Say we have a rank $r$ smooth vector bundle $E\to X$ and a smooth section $s:X\to E$ of it. Shortly after the 30 min mark in this video Joe Harris defines the $r$th Chern class of this bundle to be the cohomology class $c_r(E)=[x:s(x)=0]$ of points where the section vanishes.
I believe this is the Poincaré dual to the homology class defined by the vanishing locus of the section, and I'd like to know how to explicitly build this homology class, and seeing why it has degree $2r$.
You should be assuming the section is transverse to the zero section. In that case, transversality says that the intersection is of $4r = \text{codim}_{TE} X \cap s(X) = \text{codim}_{TE} X + \text{codim}_{TE} s(X) = 2r+2r$. (Note that $E$ is a complex vector bundle, so the zero section has codimension $2r$, not $r$!) Then $\dim X \cap s(X) = n+2r-4r = n-2r$. This is an oriented submanifold; triangulating it with simplices whose orientations agree with the manifold. The sum of these is a chain in $X$, giving a homology class of degree $n-2r$. Poincare duality sends it to a cohomology class of degree $2r$, as requested.

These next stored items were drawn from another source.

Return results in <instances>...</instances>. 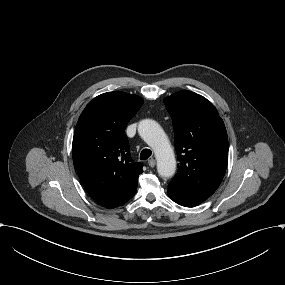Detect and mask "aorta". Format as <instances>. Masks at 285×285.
<instances>
[{
  "mask_svg": "<svg viewBox=\"0 0 285 285\" xmlns=\"http://www.w3.org/2000/svg\"><path fill=\"white\" fill-rule=\"evenodd\" d=\"M138 133L153 149L159 175L164 178L173 176L176 170L175 155L161 126L154 120L145 119L139 123Z\"/></svg>",
  "mask_w": 285,
  "mask_h": 285,
  "instance_id": "aorta-1",
  "label": "aorta"
}]
</instances>
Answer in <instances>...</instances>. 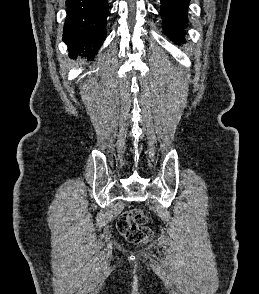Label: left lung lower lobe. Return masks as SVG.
Here are the masks:
<instances>
[{"mask_svg":"<svg viewBox=\"0 0 259 294\" xmlns=\"http://www.w3.org/2000/svg\"><path fill=\"white\" fill-rule=\"evenodd\" d=\"M163 30L176 43L181 44L186 32L187 9L190 0H160Z\"/></svg>","mask_w":259,"mask_h":294,"instance_id":"1","label":"left lung lower lobe"}]
</instances>
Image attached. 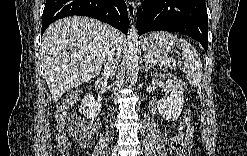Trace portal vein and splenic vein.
Masks as SVG:
<instances>
[{
  "mask_svg": "<svg viewBox=\"0 0 247 156\" xmlns=\"http://www.w3.org/2000/svg\"><path fill=\"white\" fill-rule=\"evenodd\" d=\"M170 63H172V66L175 67L176 61L173 60V59L163 60V61L161 62V64H168V65H169Z\"/></svg>",
  "mask_w": 247,
  "mask_h": 156,
  "instance_id": "18ae733b",
  "label": "portal vein and splenic vein"
}]
</instances>
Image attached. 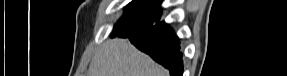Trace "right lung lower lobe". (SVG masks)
Instances as JSON below:
<instances>
[{"label": "right lung lower lobe", "instance_id": "1", "mask_svg": "<svg viewBox=\"0 0 287 76\" xmlns=\"http://www.w3.org/2000/svg\"><path fill=\"white\" fill-rule=\"evenodd\" d=\"M141 51L170 71L171 76H182L183 62L179 40L164 22L158 23L141 34L127 36Z\"/></svg>", "mask_w": 287, "mask_h": 76}]
</instances>
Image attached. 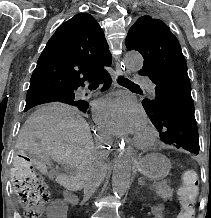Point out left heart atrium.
I'll return each mask as SVG.
<instances>
[{
    "instance_id": "obj_1",
    "label": "left heart atrium",
    "mask_w": 211,
    "mask_h": 218,
    "mask_svg": "<svg viewBox=\"0 0 211 218\" xmlns=\"http://www.w3.org/2000/svg\"><path fill=\"white\" fill-rule=\"evenodd\" d=\"M94 118L104 135L139 133L144 127V112L124 94H112L97 101Z\"/></svg>"
}]
</instances>
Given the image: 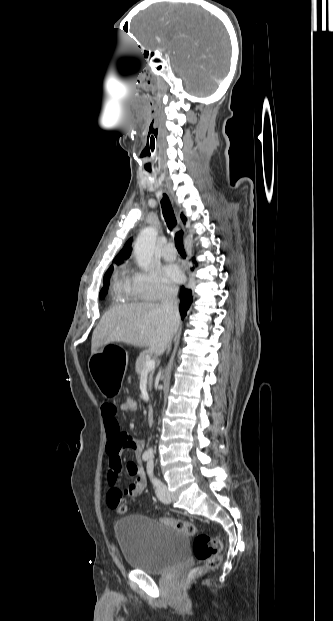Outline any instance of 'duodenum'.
<instances>
[{
  "label": "duodenum",
  "instance_id": "410a0bca",
  "mask_svg": "<svg viewBox=\"0 0 333 621\" xmlns=\"http://www.w3.org/2000/svg\"><path fill=\"white\" fill-rule=\"evenodd\" d=\"M154 416H155V413H154L153 408H149V409H148V411H147V422H148L149 424H152V423H153V421H154Z\"/></svg>",
  "mask_w": 333,
  "mask_h": 621
}]
</instances>
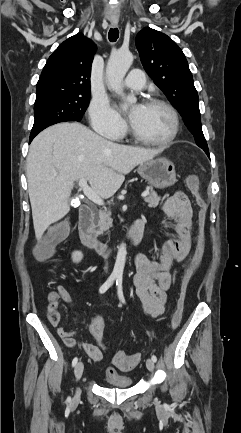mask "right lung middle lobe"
Returning <instances> with one entry per match:
<instances>
[{"instance_id":"dd1d6c3e","label":"right lung middle lobe","mask_w":241,"mask_h":433,"mask_svg":"<svg viewBox=\"0 0 241 433\" xmlns=\"http://www.w3.org/2000/svg\"><path fill=\"white\" fill-rule=\"evenodd\" d=\"M88 95H50L36 98L35 121L30 135L56 123L80 121L89 103Z\"/></svg>"}]
</instances>
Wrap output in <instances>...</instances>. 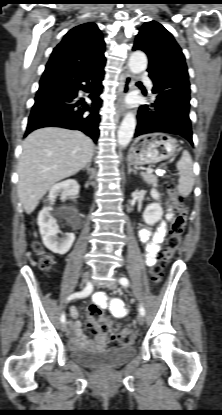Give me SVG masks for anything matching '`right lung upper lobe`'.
<instances>
[{"label": "right lung upper lobe", "instance_id": "right-lung-upper-lobe-1", "mask_svg": "<svg viewBox=\"0 0 222 415\" xmlns=\"http://www.w3.org/2000/svg\"><path fill=\"white\" fill-rule=\"evenodd\" d=\"M105 42L95 23L71 29L54 48L47 65L88 70L105 64Z\"/></svg>", "mask_w": 222, "mask_h": 415}]
</instances>
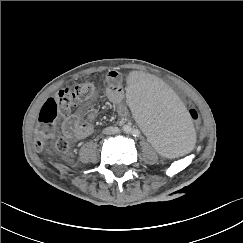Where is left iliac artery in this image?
Masks as SVG:
<instances>
[{
	"label": "left iliac artery",
	"instance_id": "44dca946",
	"mask_svg": "<svg viewBox=\"0 0 243 243\" xmlns=\"http://www.w3.org/2000/svg\"><path fill=\"white\" fill-rule=\"evenodd\" d=\"M132 134L133 136H137L139 134V131L137 129H133Z\"/></svg>",
	"mask_w": 243,
	"mask_h": 243
}]
</instances>
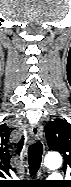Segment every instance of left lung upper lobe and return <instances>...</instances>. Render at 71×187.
Listing matches in <instances>:
<instances>
[{"instance_id": "1", "label": "left lung upper lobe", "mask_w": 71, "mask_h": 187, "mask_svg": "<svg viewBox=\"0 0 71 187\" xmlns=\"http://www.w3.org/2000/svg\"><path fill=\"white\" fill-rule=\"evenodd\" d=\"M48 146L63 155V171L71 169V124L64 119H55L45 126Z\"/></svg>"}]
</instances>
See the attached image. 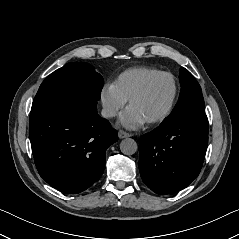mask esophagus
Returning a JSON list of instances; mask_svg holds the SVG:
<instances>
[{
  "label": "esophagus",
  "mask_w": 239,
  "mask_h": 239,
  "mask_svg": "<svg viewBox=\"0 0 239 239\" xmlns=\"http://www.w3.org/2000/svg\"><path fill=\"white\" fill-rule=\"evenodd\" d=\"M131 135L123 130H119L118 131V137L120 139H123V138H127V137H130Z\"/></svg>",
  "instance_id": "34e87169"
}]
</instances>
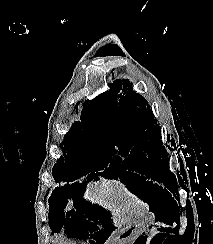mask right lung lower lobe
I'll return each mask as SVG.
<instances>
[{
	"label": "right lung lower lobe",
	"mask_w": 213,
	"mask_h": 244,
	"mask_svg": "<svg viewBox=\"0 0 213 244\" xmlns=\"http://www.w3.org/2000/svg\"><path fill=\"white\" fill-rule=\"evenodd\" d=\"M73 186V184L70 186V187H72ZM68 187V185H65L64 186V189H66ZM61 192V189L59 188L58 190H55L54 192H53V195H52V197H55V196H57L59 193ZM52 199V198H51Z\"/></svg>",
	"instance_id": "right-lung-lower-lobe-1"
}]
</instances>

As for why this is well-defined: Given two different transverse sections $s_i$, there is a transverse section $s_t: X \times I \to E$. So the resulting submanifolds $X \cap s_i(X)$ are cobordant via the oriented cobordism $\cup_t X \cap s_t(X)$. Triangulating this cobordism shows that the two homology classes the submanifolds $s_i(X)$ represent are homologous.